General aviation airports heed FBI warning


The latest FBI warning about possible terrorist activity involving small planes has the owner of a Livermore flight school on high alert, but otherwise it's business as usual.

"Do we worry about things happening as we approach the tenth anniversary of 9/11? Yes. But does it really change how we do business and how we operate? Not really," said Rich Perkins, owner of Attitude Aviation.

A retired air force lieutenant colonel, Perkins says a lot did change after September 11. Though the attacks that day involved large commercial jets, there was information that the hijackers had trained on small planes, and there was a realization that even a Cessna could be weapon in the wrong hands.

Now every pilot and prospective student is run through a series of background checks.

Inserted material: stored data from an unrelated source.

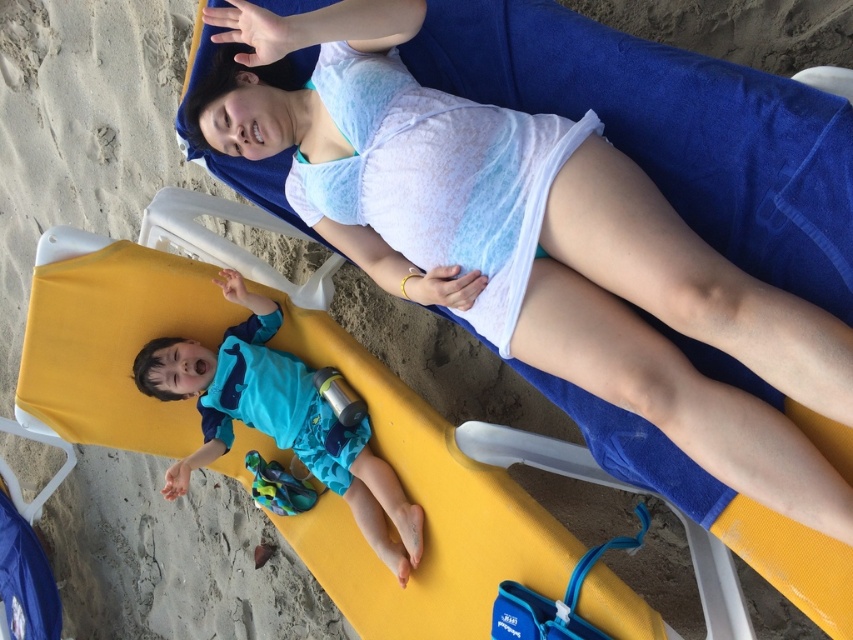 You are a photographer taking a picture of the beach scene. You need to adjust the camera to focus on both the blue fabric swimsuit at lower left and the blue fabric swimsuit at center. Which swimsuit is positioned to the right side of the other?

The blue fabric swimsuit at lower left is to the right of the blue fabric swimsuit at center.

You are a photographer taking a picture of the two people in the beach scene. You notice both the blue fabric swimsuit at lower left and the blue fabric swimsuit at center. Which swimsuit appears taller in the photo?

The blue fabric swimsuit at lower left appears taller than the blue fabric swimsuit at center in the photo because it is much taller as described.

You are a photographer taking a picture of the beach scene. The blue fabric swimsuit at lower left is represented by point [685,333]. Where should you focus your camera to capture the blue fabric swimsuit at lower left?

You should focus your camera on the point [685,333] to capture the blue fabric swimsuit at lower left. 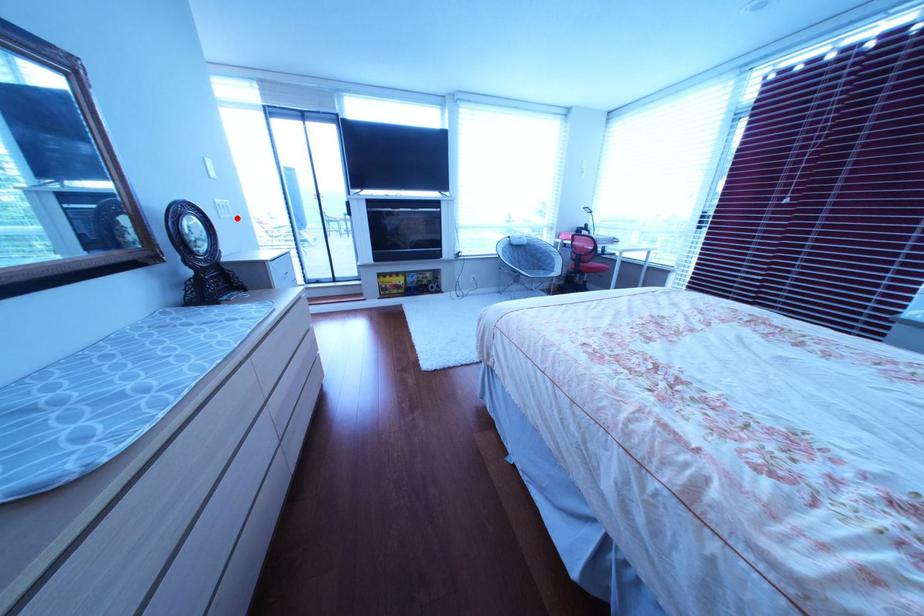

"The TSA regularly inspects our rolls and the people that we work with and our students at our flight school operation to make sure they are screened, vetted and that they are not terrorists," said Perkins.

Physical security around Bay Area airfields has been heightened. Tall fences have replaced low ones, security cameras are a common sight, and gates are shut tight and locked.

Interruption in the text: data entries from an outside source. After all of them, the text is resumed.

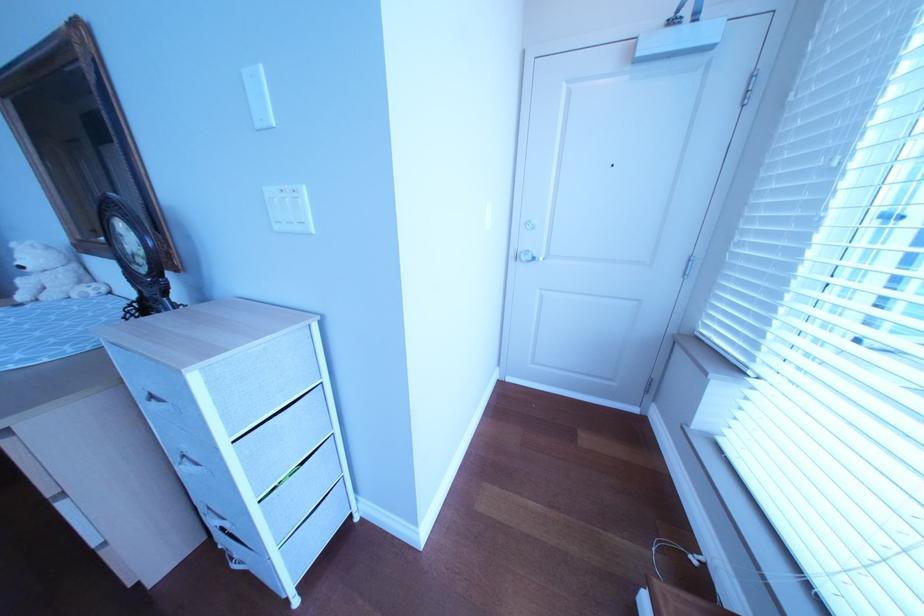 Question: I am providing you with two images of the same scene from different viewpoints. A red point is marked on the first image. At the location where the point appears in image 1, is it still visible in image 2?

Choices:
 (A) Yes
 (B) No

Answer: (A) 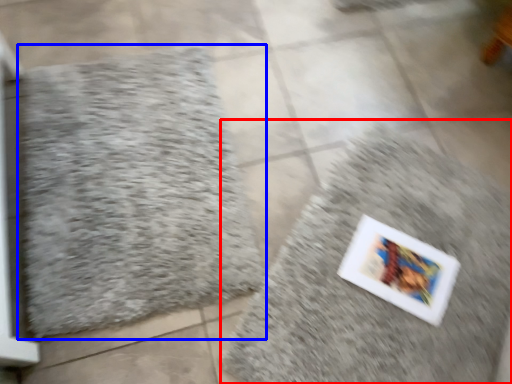 Question: Which object appears closest to the camera in this image, bath mat (highlighted by a red box) or bath mat (highlighted by a blue box)?

Choices:
 (A) bath mat
 (B) bath mat

Answer: (A)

There's also an added measure of scrutiny from the pilots themselves.

"Since 9/11, all the pilots actually look out if there's some people around," said pilot Ferdinand Seemann. "We're very, very cautious now."

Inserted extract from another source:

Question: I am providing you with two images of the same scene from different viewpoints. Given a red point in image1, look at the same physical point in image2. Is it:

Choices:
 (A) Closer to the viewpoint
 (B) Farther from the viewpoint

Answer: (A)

The Livermore fleet includes several ex-military aircraft, but the owner says they pose less of a threat than modern small planes.

"The good news in terms of a terrorist threat is that all of these airplanes have been de-militarized," said Perkins. "They cannot carry weapons, they can't drop bombs, they can't shoot rockets or anything like that anymore."

Not to mention, without modern instrumentation, they're really difficult to fly.